これこそ老人が一番に感ずる人生晩年の苦といえるものであろう。
人生には定年がない。
生まれた途端に日付の書かれていない定期券を手にするようなものである。
そのため最期の時をいつ迎えてもいいように、日々を悔いなく生きぬいていきたい。
たった一度しかない人生を悔いなく生きることから、定年がないのである。
決して急ぐ必要はない。
各駅停車の旅を続ければよい。
特急電車に乗ったら見えない途中の風景も、各駅停車に乗ればじっくりと楽しめる。
時には歩みを止めてもいいであろう。
こつこつと一歩一歩と積み上げていくうちに力がついて人生がわかってくるのである。
百一歳で亡くなった禅僧の松原泰道は、「生涯現役、臨終定年」が座右銘の一つであった。
亡くなる直前まで、仏教をやさしく説かれる講演会に、全国各地を飛び回って話し続けた。
残された命も秒読み段階で、いつ消えるかわかりませんので早速お話に入ります」といって会場を爆笑させた。
私も栄中日文化センターでお会いし、お話ししたことがあった。
東京から一人で出講されており、まさに現役であった。
松原師のように亡くなる直前まで現役で学び続け、定年は臨終で終わりたいものである。
今日は残りの人生で一番若い日。
これから何年生きるかわからないが、志を持って今まで通り一日一日を一生懸命生きていこうと思っている。

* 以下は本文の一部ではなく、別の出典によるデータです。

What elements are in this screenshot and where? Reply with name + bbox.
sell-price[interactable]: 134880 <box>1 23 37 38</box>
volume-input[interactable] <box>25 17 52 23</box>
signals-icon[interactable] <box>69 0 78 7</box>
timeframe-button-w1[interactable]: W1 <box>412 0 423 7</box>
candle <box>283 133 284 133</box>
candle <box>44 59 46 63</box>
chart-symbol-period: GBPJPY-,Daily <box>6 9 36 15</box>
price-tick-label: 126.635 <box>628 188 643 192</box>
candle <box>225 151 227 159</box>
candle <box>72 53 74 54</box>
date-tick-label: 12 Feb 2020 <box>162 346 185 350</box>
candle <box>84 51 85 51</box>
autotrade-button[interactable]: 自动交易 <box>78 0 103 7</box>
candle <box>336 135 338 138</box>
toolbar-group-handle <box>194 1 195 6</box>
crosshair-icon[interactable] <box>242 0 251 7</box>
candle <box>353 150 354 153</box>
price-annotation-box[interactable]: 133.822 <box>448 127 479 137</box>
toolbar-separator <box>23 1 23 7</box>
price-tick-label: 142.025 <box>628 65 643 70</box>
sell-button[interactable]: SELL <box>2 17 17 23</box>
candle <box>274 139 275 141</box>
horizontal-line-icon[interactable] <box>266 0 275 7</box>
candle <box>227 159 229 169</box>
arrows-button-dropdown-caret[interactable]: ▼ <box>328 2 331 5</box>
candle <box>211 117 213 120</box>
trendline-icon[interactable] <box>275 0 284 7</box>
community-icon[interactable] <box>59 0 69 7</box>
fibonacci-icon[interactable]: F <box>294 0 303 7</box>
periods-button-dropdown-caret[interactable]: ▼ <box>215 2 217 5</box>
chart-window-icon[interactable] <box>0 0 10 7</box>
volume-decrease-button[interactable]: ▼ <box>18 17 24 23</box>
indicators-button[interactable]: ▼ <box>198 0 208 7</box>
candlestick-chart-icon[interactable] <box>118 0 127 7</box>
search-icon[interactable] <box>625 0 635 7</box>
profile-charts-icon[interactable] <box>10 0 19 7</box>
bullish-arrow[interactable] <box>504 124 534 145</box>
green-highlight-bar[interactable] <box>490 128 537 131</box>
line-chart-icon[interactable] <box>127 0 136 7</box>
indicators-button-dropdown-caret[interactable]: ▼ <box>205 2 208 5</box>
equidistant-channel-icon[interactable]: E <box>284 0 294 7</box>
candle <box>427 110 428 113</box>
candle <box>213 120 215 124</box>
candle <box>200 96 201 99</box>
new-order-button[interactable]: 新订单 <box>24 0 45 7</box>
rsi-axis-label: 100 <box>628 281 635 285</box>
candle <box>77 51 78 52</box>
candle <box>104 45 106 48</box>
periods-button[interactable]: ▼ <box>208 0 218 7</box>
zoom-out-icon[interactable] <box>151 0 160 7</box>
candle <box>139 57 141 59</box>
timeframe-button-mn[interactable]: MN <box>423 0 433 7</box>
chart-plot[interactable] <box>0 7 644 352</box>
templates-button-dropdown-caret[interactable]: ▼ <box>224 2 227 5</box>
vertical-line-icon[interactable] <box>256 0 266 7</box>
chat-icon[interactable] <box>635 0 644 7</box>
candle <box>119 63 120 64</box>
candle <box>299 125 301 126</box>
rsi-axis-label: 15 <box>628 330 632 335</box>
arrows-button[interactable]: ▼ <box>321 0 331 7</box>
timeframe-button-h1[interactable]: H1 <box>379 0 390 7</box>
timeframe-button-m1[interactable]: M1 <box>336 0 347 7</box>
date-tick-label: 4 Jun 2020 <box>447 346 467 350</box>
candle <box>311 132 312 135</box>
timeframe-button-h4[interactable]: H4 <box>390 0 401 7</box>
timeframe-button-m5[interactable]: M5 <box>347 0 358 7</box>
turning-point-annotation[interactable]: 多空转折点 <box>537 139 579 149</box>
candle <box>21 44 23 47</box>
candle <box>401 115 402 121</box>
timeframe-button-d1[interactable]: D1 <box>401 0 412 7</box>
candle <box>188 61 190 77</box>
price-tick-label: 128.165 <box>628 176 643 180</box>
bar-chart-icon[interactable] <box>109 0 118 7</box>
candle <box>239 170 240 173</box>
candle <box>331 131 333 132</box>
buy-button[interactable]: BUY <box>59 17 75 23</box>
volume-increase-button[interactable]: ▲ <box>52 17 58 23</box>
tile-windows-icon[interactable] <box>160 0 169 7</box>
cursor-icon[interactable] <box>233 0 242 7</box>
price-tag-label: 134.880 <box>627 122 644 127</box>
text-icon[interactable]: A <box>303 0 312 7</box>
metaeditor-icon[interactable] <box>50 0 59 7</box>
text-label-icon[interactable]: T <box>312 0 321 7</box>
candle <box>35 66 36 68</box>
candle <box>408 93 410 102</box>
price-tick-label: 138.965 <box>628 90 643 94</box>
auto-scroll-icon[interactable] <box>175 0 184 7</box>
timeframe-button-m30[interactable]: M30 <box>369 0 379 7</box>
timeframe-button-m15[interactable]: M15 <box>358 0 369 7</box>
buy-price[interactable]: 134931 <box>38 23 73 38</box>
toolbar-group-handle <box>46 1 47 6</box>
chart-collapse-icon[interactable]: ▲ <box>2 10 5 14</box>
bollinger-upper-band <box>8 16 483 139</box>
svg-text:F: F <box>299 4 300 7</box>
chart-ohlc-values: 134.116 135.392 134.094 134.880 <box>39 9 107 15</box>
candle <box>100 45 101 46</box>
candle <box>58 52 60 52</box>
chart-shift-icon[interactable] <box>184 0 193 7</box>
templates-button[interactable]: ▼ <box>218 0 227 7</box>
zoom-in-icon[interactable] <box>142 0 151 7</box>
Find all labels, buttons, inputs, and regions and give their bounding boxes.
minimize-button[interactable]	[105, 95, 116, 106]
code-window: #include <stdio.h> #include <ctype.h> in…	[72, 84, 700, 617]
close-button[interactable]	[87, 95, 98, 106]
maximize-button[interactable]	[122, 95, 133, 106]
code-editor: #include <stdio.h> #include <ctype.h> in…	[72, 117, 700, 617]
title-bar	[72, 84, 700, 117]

そのうち気がつけば、八十歳、八十五歳の高齢者となっていることだろう。
今は、日々精進し後期高齢者一年生として新しい気持ちで前進し生きていきたい。
志はまだまだ老いずである。
以上です。
>今は、日々精進し後期高齢者一年生として新しい気持ちで前進し生きていきたい。
私は後期高齢者になって二年目ですが、川口高風先生のような志は持っていません。
時に流されて、のんびり生きられればいいと思っています。
>今日は残りの人生で一番若い日。
この言葉はよく聞きます。
いい言葉ですね。
何かを始める時、今が一番若いので早速今から始めた方がいいと思いますね。
何かを始めたいと今は思っていませんが、以前中途半端に終わったクロマチック・ハーモニカでも吹いてみようかな。